Page 12 of Embers in Autumn
Dean
I’d been lying on the couch, stretched out with my eyes half-closed, enjoying the rare quiet after three days of storms. I was almost asleep when my phone buzzed on the coffee table and I nearly ignored it.
I sat up so fast the cushion shifted under me. Her message glowed on the screen, simple, almost casual. After a few text back and foreword she sent me one that made me hold my breath.
Well. I made the pie. If you want to bring the ice cream… about an hour.
“Fuck,” I muttered under my breath.
Was she serious? Did she really want me to come over, or was this one of those flirty texts people sent without thinking? But she’d given me a time. An hour. That wasn’t small talk. That was an invitation.
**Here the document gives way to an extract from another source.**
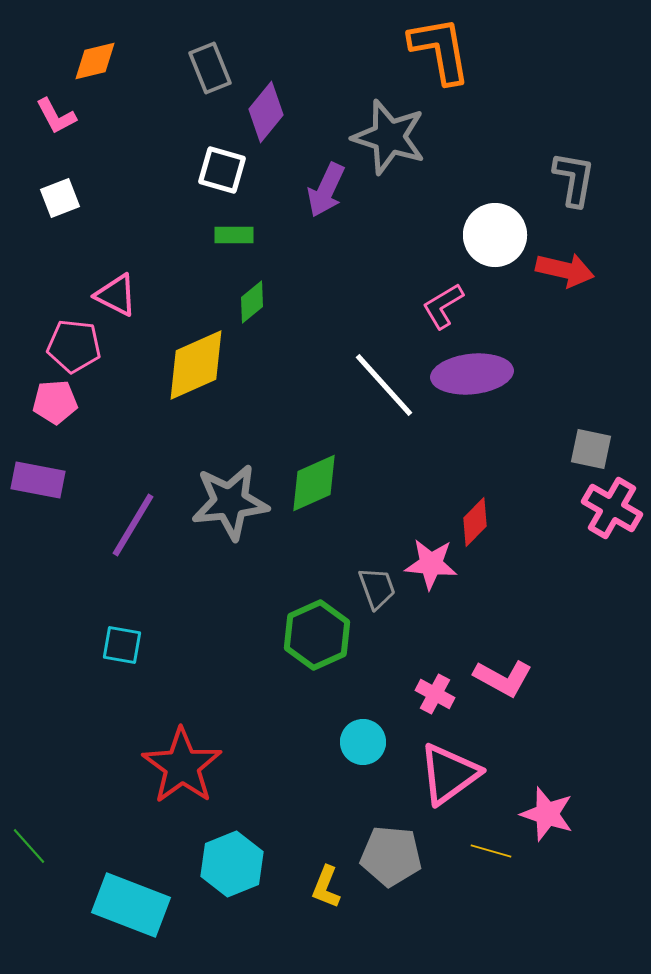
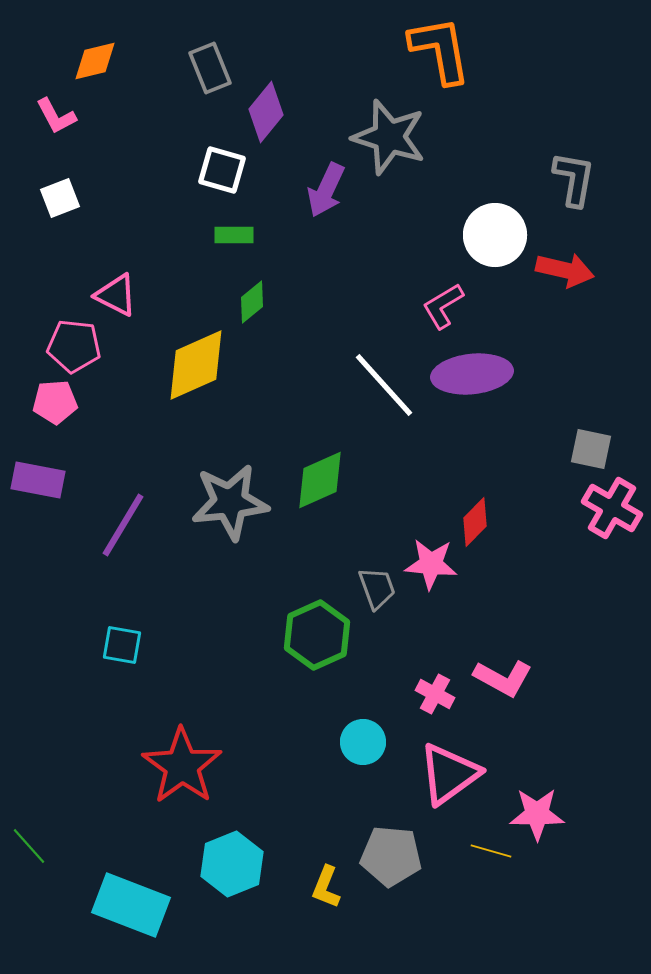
green diamond at (314, 483): moved 6 px right, 3 px up
purple line at (133, 525): moved 10 px left
pink star at (547, 814): moved 10 px left; rotated 18 degrees counterclockwise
And my brain couldn’t let it go.
If I went, what kind of ice cream should I even bring? Vanilla was the obvious choice—classic, perfect with cherry pie. But what if she hated vanilla? Chocolate. Everybody loved chocolate. That was safe too. Unless she was allergic to dairy. Or vegan. My stomach tightened. What if she was vegan?
“Jesus Christ,” I muttered, running a hand over my face. It was easier dragging a hose into a burning house than figuring this out.
I shot off the couch and headed straight for the shower.
It was quick, barely more than a rinse, but enough to shake the nerves buzzing in my veins.
Fresh jeans, a clean shirt. I pulled on my boots and caught my reflection in the mirror by the door.
Stubble lined my jaw, rough and uneven. Maybe I should’ve shaved.
But with all the calls we’d run this week, I hadn’t had the time. Too late now.
By the time I slid behind the wheel of my truck, my pulse was hammering. The wipers kept time against the windshield as I drove through the drizzle, heading straight for the grocery store.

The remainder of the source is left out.